• [AIM OF THE EXERCISE]:
Reproduce word for word, from the entries below, the line with "Two additional", the line with "about letting A", and every line between them, and nothing more.

BEGIN

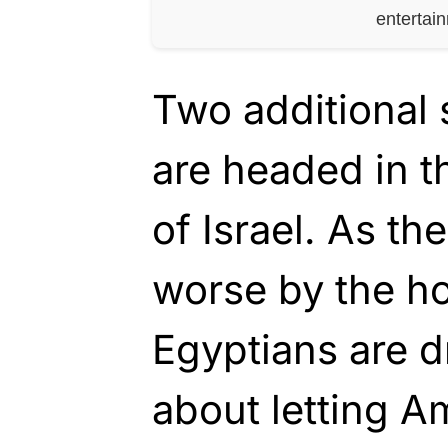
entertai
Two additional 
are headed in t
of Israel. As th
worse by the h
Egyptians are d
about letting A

END
BEGIN

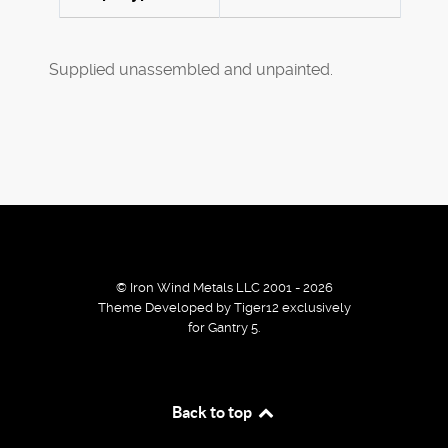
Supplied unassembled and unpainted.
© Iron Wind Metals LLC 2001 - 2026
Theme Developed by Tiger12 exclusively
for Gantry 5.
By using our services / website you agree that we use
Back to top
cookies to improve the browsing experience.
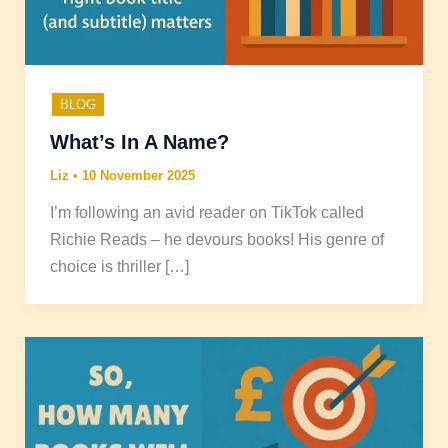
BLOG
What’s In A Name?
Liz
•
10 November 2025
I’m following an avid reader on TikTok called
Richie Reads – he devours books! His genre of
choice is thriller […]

END

• [TASK ANSWER]:
Two additional 
are headed in t
of Israel. As th
worse by the h
Egyptians are d
about letting A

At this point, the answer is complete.